Feng Cheng, Xizi Wang, Jie Lei, David Crandall, Mohit Bansal, Gedas Bertasius

Official PyTorch code for VindLU, a recipe for effective Video-and-Language (VidL) Pretraining.

News:

2022-12-07: Our annotation files and trained checkpoints are available on Google Drive.

Highlights:

Revealed the importance of each component in VidL pretraining (see our paper for details).
Cheap to train: 82 V100 GPU days to train on joint 10M video and 15M image datasets; 15 V100 days on 5M datasets.
State-of-the-art performance on video retrieval task and VidQA task.
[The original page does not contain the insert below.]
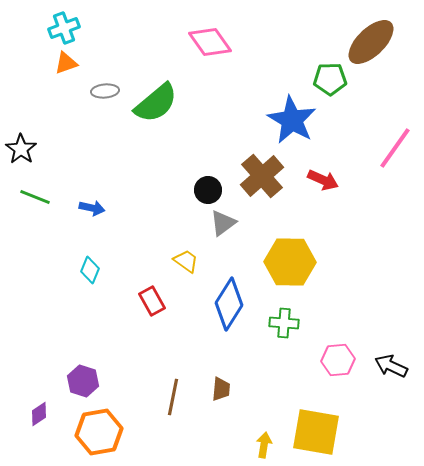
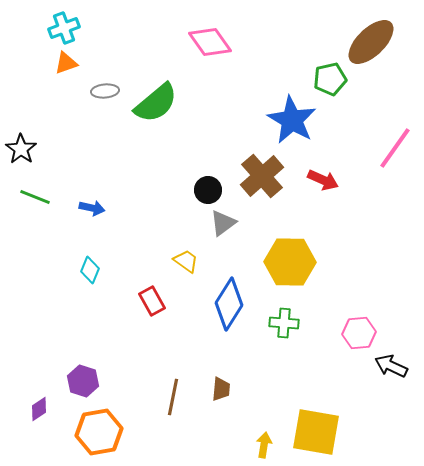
green pentagon: rotated 12 degrees counterclockwise
pink hexagon: moved 21 px right, 27 px up
purple diamond: moved 5 px up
Specifically, our model achieves 61.2%(+7.8%) R@1 on DiDeMo and 55.0%(+6.1%) on ActivityNet-Captions.

Results

Text-to-Video Retrieval (R@1 accuracy).

Pretrained Data	MSR-VTT	DiDeMo	ANet	SSV2-Label	SSv2-Template	Checkpoints
5M	43.8	54.6	51.1	51.2	82.2	model
17M	45.3	59.2	54.4	53.0	86.2	model
25M	46.5	61.2	55.0	53.1	83.3	model

Video Question Answering (Top-1 accuracy).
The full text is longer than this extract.